- Work request -
For this exercise, copy each line of the records that contains the word "Schließe".

- Material for this task -

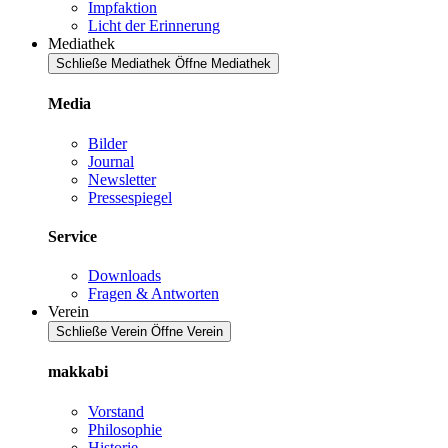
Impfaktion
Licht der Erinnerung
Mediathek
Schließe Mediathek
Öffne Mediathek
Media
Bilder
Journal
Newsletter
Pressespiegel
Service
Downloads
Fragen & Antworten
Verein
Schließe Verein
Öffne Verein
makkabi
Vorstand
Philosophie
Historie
...
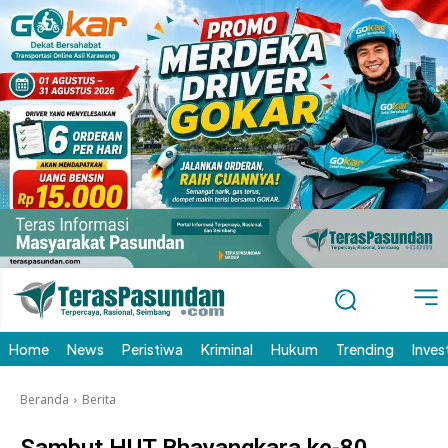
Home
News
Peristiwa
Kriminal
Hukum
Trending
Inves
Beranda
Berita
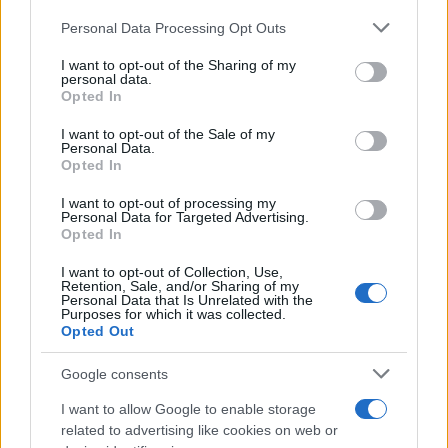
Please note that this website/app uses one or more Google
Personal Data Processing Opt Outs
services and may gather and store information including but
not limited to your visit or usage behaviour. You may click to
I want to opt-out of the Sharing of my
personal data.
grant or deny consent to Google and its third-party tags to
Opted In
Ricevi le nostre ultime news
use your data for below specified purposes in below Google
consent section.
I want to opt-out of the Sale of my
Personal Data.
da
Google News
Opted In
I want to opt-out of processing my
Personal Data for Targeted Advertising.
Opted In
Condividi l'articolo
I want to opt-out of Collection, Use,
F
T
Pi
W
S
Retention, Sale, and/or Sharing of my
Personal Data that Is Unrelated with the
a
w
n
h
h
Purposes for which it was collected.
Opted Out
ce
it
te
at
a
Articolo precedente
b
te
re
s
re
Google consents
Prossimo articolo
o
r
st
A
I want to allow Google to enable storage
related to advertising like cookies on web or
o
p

- Answer for this exercise -
Schließe Mediathek
Schließe Verein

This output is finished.